Task to carry out =>
No pictures go in the copy; everything else in the records below must be output exactly.

Source data =>

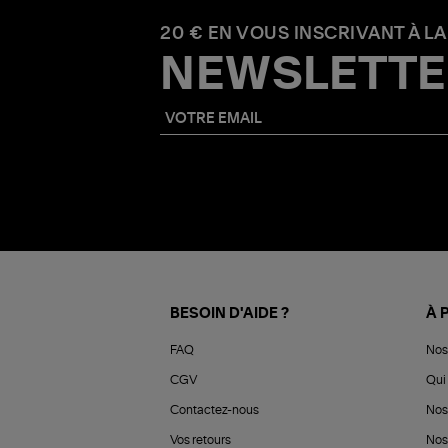
20 € EN VOUS INSCRIVANT À LA
NEWSLETTE
BESOIN D'AIDE ?
À 
FAQ
Nos
CGV
Qui 
Contactez-nous
Nos
Vos retours
Nos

Exercise solution =>
20 € EN VOUS INSCRIVANT À LA
NEWSLETTE
BESOIN D'AIDE ?
À 
FAQ
Nos
CGV
Qui 
Contactez-nous
Nos
Vos retours
Nos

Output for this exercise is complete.